Community adoption has been strong: SpatialData is the default data structure for Squidpy 2.0 and is integrated into the scverse ecosystem roadmap.
Honest Assessment¶
Strengths:
- Solves the right problem at the right time: as spatial omics technologies proliferate, a universal data framework prevents the field from fragmenting into technology-specific silos.
- The five-element data model (images, labels, points, shapes, tables) is general enough to represent any current spatial omics modality.
- FAIR-compliant on-disk format (OME-NGFF/Zarr + Parquet) enables efficient storage, sharing, and lazy loading of large datasets.
- Deep scverse integration means existing scanpy/Squidpy workflows can operate on SpatialData objects with minimal modification.
Limitations:
- Significant learning curve: the coordinate system, spatial transformations, and multi-element queries introduce new concepts that are unfamiliar to analysts coming from AnnData-only workflows.

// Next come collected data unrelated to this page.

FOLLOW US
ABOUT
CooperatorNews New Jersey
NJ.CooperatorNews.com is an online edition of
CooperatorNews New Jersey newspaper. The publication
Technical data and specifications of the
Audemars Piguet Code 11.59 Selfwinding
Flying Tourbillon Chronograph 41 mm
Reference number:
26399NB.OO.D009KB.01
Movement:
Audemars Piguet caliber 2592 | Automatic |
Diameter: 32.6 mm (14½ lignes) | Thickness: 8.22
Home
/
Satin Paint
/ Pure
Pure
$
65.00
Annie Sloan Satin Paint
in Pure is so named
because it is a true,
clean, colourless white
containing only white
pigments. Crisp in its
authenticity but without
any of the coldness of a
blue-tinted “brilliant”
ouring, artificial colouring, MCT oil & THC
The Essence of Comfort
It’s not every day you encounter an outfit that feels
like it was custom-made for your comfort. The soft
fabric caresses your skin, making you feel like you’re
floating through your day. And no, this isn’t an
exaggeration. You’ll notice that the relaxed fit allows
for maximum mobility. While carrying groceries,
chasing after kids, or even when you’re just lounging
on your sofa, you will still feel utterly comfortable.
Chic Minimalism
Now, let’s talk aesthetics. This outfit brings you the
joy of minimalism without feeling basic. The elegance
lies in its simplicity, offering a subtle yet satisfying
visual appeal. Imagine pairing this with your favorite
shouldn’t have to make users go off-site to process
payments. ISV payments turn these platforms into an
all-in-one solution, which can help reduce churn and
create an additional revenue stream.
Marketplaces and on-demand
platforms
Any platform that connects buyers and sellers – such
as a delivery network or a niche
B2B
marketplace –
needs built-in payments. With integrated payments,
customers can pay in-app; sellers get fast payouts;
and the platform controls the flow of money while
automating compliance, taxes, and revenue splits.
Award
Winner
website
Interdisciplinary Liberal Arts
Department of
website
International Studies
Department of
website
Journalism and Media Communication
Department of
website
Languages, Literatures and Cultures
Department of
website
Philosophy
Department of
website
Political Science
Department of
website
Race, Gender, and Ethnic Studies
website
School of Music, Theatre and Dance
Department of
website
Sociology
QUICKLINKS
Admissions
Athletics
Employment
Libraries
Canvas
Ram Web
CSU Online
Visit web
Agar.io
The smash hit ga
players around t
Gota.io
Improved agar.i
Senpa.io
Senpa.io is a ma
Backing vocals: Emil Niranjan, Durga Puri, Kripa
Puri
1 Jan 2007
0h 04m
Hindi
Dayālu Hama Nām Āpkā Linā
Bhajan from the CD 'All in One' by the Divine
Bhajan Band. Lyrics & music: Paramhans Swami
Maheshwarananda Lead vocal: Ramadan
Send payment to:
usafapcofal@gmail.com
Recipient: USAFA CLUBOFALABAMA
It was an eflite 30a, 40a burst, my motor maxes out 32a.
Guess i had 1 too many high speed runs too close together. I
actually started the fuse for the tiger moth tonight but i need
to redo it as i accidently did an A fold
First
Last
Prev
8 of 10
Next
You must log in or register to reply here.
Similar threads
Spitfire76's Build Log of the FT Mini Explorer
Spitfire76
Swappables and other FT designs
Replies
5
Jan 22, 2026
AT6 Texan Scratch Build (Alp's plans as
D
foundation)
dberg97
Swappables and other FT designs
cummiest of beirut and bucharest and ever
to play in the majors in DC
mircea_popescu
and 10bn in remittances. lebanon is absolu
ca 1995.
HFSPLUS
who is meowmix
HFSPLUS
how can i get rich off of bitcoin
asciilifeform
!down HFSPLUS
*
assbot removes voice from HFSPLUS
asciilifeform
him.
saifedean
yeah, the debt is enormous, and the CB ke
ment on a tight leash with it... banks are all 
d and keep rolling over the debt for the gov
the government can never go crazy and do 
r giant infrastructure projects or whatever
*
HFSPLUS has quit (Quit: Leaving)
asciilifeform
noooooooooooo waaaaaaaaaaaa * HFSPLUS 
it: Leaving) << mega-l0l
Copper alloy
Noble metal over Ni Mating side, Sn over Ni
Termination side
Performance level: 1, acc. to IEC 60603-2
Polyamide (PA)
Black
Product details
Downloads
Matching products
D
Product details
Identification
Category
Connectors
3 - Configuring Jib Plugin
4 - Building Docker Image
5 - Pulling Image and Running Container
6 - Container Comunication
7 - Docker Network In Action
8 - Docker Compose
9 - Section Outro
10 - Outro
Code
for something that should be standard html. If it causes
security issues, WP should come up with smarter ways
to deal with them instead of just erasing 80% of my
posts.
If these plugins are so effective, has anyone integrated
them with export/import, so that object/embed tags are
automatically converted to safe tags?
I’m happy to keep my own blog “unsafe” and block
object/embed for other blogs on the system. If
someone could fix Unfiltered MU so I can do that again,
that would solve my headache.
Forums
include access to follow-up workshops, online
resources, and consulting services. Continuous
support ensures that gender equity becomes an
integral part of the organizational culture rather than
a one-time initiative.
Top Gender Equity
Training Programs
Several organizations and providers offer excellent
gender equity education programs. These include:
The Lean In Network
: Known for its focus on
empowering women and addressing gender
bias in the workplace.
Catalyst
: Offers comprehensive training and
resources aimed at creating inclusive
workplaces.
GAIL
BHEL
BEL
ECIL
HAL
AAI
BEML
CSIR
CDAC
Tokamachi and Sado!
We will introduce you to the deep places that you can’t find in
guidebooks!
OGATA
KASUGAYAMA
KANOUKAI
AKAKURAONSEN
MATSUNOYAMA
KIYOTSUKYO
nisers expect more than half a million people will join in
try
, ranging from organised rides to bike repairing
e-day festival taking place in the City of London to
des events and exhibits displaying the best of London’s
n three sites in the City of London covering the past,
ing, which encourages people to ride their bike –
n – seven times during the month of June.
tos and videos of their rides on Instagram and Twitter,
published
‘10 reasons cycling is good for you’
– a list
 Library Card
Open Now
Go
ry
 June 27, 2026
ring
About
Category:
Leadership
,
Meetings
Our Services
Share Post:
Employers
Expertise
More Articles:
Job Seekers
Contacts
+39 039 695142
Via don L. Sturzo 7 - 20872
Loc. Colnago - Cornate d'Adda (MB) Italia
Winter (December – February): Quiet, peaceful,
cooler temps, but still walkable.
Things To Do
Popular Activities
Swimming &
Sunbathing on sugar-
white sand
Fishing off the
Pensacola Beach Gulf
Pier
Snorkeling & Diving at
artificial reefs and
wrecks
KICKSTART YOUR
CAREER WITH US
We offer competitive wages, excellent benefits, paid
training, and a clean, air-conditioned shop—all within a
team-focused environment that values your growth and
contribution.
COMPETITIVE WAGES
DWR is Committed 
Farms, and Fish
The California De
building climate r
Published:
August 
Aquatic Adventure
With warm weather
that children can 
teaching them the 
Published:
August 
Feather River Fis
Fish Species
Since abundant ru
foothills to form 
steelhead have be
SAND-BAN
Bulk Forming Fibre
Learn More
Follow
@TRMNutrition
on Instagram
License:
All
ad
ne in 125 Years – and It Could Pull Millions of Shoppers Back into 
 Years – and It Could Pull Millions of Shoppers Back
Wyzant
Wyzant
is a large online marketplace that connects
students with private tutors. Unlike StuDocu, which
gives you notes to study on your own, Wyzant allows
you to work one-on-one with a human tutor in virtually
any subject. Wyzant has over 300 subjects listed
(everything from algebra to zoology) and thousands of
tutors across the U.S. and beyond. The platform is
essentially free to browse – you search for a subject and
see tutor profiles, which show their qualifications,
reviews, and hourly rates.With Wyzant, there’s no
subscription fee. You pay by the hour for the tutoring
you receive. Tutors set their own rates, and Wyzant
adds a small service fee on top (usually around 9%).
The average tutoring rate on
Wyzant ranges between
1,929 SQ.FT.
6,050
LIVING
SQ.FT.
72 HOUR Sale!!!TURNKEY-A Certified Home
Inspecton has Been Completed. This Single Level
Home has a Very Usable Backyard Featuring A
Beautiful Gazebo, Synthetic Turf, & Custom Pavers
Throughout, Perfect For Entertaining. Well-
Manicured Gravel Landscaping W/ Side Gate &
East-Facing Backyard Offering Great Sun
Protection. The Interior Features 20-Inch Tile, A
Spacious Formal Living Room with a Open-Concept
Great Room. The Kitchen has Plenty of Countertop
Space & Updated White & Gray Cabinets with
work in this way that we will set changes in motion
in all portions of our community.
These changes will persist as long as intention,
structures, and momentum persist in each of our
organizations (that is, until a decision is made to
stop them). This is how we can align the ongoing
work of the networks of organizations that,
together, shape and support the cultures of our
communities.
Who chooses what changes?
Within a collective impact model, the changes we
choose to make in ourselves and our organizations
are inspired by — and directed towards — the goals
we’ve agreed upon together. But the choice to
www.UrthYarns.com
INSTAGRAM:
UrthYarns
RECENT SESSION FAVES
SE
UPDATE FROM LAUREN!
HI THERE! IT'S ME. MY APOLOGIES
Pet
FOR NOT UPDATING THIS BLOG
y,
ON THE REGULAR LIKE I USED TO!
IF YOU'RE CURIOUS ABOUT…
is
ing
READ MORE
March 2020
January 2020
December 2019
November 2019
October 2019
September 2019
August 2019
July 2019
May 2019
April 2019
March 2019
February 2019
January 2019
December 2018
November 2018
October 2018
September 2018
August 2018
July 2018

- The ecosystem is still maturing -- not all spatial analysis tools accept SpatialData as input natively, requiring conversion steps that can introduce friction.
- Technology-specific readers need ongoing maintenance as vendors update their output formats, creating a maintenance burden for the development team.
- Performance on very large datasets (e.g., whole-slide Xenium with millions of transcripts) can still be challenging despite lazy loading.
Design Decision: The key bet is that a unified data model across technologies is more valuable than optimized per-technology data structures. This mirrors the AnnData bet for scRNA-seq, which proved transformative: once the community agreed on a data format, interoperable tools followed. SpatialData is making the same bet for spatial omics, and early adoption patterns suggest it will succeed.